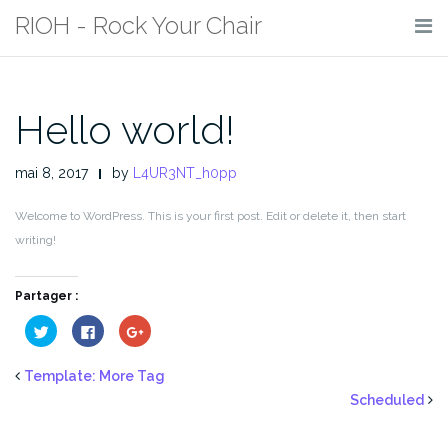
Skip
RIOH - Rock Your Chair
to
content
Hello world!
mai 8, 2017
by
L4UR3NT_h0pp
Welcome to WordPress. This is your first post. Edit or delete it, then start
writing!
Partager :
Cliquez
Cliquez
Cliquez
pour
pour
pour
partager
partager
partager
sur
sur
sur
Twitter(ouvre
Facebook(ouvre
Google+
Template: More Tag
dans
dans
(ouvre
une
une
dans
Scheduled
nouvelle
nouvelle
une
fenêtre)
fenêtre)
nouvelle
fenêtre)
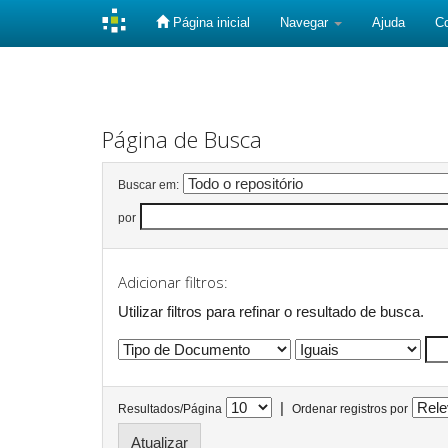
Página inicial
Navegar
Ajuda
C
Skip
navigation
Página de Busca
Buscar em:
por
Adicionar filtros:
Utilizar filtros para refinar o resultado de busca.
|
Resultados/Página
Ordenar registros por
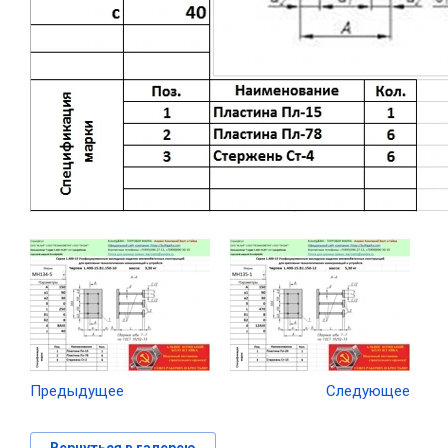
Предыдущее
Следующее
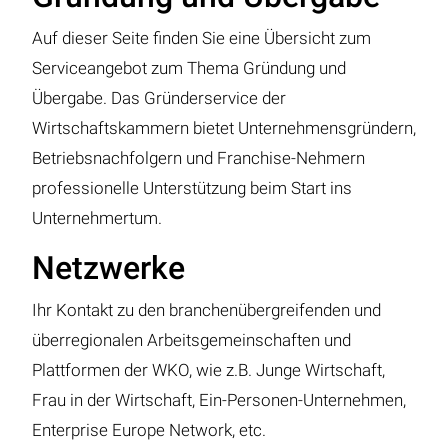
Auf dieser Seite finden Sie eine Übersicht zum
Serviceangebot zum Thema Gründung und
Übergabe. Das Gründerservice der
Wirtschaftskammern bietet Unternehmensgründern,
Betriebsnachfolgern und Franchise-Nehmern
professionelle Unterstützung beim Start ins
Unternehmertum.
Netzwerke
Ihr Kontakt zu den branchenübergreifenden und
überregionalen Arbeitsgemeinschaften und
Plattformen der WKO, wie z.B. Junge Wirtschaft,
Frau in der Wirtschaft, Ein-Personen-Unternehmen,
Enterprise Europe Network, etc.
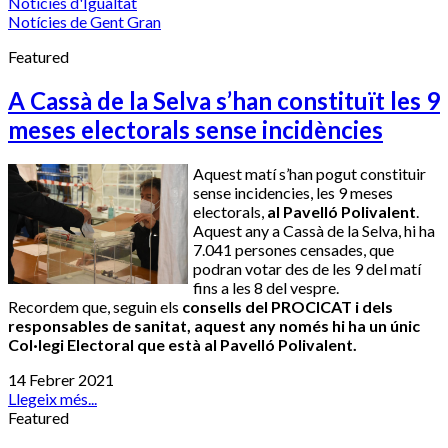
Notícies d'Igualtat
Notícies de Gent Gran
Featured
A Cassà de la Selva s’han constituït les 9
meses electorals sense incidències
Aquest matí s’han pogut constituir
sense incidencies, les 9 meses
electorals,
al Pavelló Polivalent
.
Aquest any a Cassà de la Selva, hi ha
7.041 persones censades, que
podran votar des de les 9 del matí
fins a les 8 del vespre.
Recordem que, seguin els
consells del PROCICAT i dels
responsables de sanitat, aquest any només hi ha un únic
Col·legi Electoral que està al Pavelló Polivalent.
14 Febrer 2021
Llegeix més...
Featured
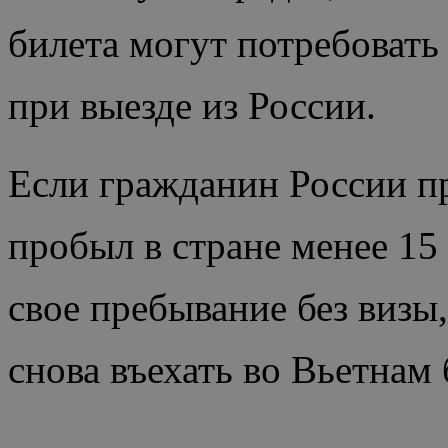
билета могут потребовать 
при выезде из России.
Если гражданин России п
пробыл в стране менее 15
свое пребывание без визы
снова въехать во Вьетн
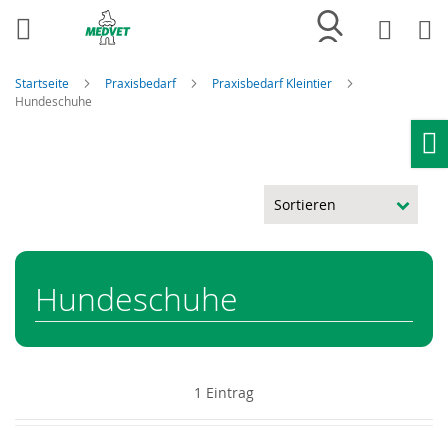
Merkliste
Wa
Startseite
Praxisbedarf
Praxisbedarf Kleintier
Hundeschuhe
Ho
Hundeschuhe
1
Eintrag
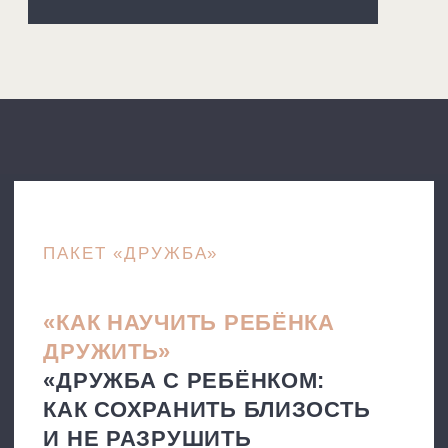
что говорят
родители
Продукты посмотрели более 1300 родителей
Нажмите на отзыв,
листать отзывы
чтобы увеличить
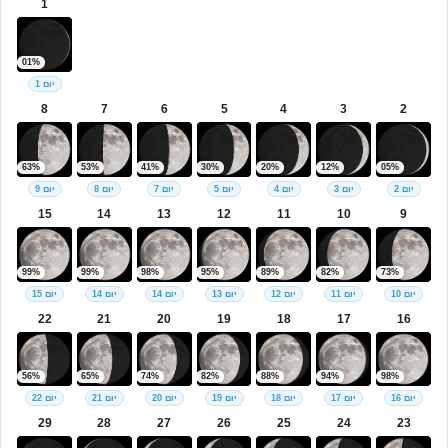
1
01%
יום 1
8
7
6
5
4
3
2
63%
53%
41%
30%
20%
12%
05%
יום 2
יום 3
יום 4
יום 5
יום 7
יום 8
יום 9
15
14
13
12
11
10
9
99%
99%
98%
95%
89%
82%
73%
יום 10
יום 11
יום 12
יום 13
יום 14
יום 14
יום 15
22
21
20
19
18
17
16
56%
65%
74%
82%
88%
94%
98%
יום 16
יום 17
יום 18
יום 19
יום 20
יום 21
יום 22
29
28
27
26
25
24
23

» WHAT NEEDS TO BE DONE:
Please report every line of the listing that contains the string "России".

» RESULT OF THE TASK:
при выезде из России.
Если гражданин России п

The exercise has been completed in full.